State of AI Security 2026 | Breaking Circuits

01 The Paradigm Shift

The Enterprise Is Delegating Autonomy to Systems It Cannot Fully Trust

We have crossed a threshold. Generative AI—the static, stateless chatbot you queried and forgot—is giving way to something categorically different: autonomous agents that perceive, plan, and act without human intervention.

These systems don't just answer questions. They invoke APIs, write and execute code, query databases, send emails, manage infrastructure, and maintain persistent memory across sessions. By 2028, industry projections indicate that 33% of all enterprise software applications will incorporate agentic capabilities—with roughly 15% of operational decisions made autonomously, without a human in the loop.
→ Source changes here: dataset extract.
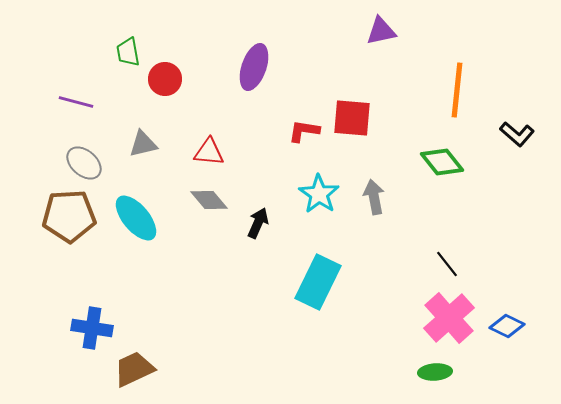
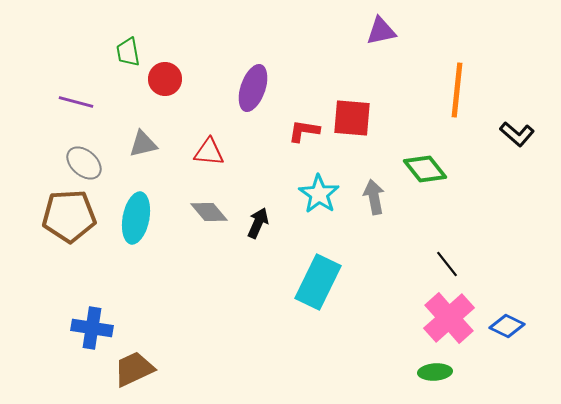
purple ellipse: moved 1 px left, 21 px down
green diamond: moved 17 px left, 7 px down
gray diamond: moved 12 px down
cyan ellipse: rotated 51 degrees clockwise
The promise is real. So is the exposure.

33%

Enterprise Apps Agentic by 2028

Autonomous agents embedded across the software stack, from finance to healthcare

15%

Decisions Made Without Human Review

Day-to-day operational choices executed end-to-end by machine reasoning

Malicious Input to Compromise

Reconnaissance, weaponization, and exploitation collapsed into a single crafted payload

Traditional security models were built to defend systems with deterministic execution paths. Agentic AI does not have deterministic execution paths. It has semantic instruction following—and that distinction is the root cause of an entirely new threat taxonomy.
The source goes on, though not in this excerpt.